Problem requirements
Print the listing below only from the line that has "knowledge about the stock market is only" through the line that has "numbers in a", exactly, and drop any picture.
== Segment start ==
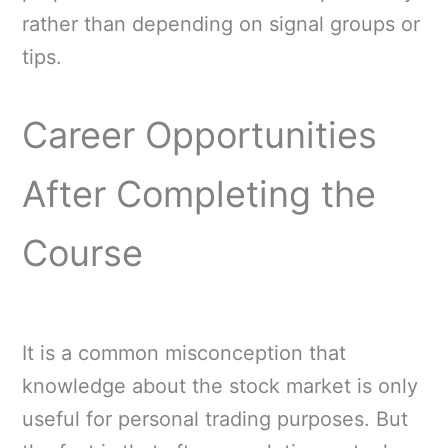
rather than depending on signal groups or
tips.
Career Opportunities
After Completing the
Course
It is a common misconception that
knowledge about the stock market is only
useful for personal trading purposes. But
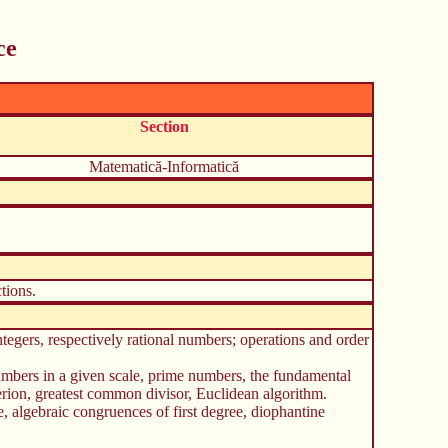
ce
Section
Matematică-Informatică
tions.
ntegers, respectively rational numbers; operations and order
 numbers in a given scale, prime numbers, the fundamental
erion, greatest common divisor, Euclidean algorithm.
 algebraic congruences of first degree, diophantine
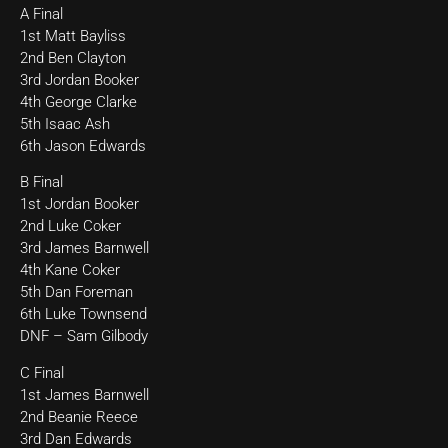
A Final
1st Matt Bayliss
2nd Ben Clayton
3rd Jordan Booker
4th George Clarke
5th Isaac Ash
6th Jason Edwards
B Final
1st Jordan Booker
2nd Luke Coker
3rd James Barnwell
4th Kane Coker
5th Dan Foreman
6th Luke Townsend
DNF – Sam Gilbody
C Final
1st James Barnwell
2nd Beanie Reece
3rd Dan Edwards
== Segment end ==
Answer to this exercise
knowledge about the stock market is only
useful for personal trading purposes. But
ce
Section
Matematică-Informatică
tions.
ntegers, respectively rational numbers; operations and order
 numbers in a given scale, prime numbers, the fundamental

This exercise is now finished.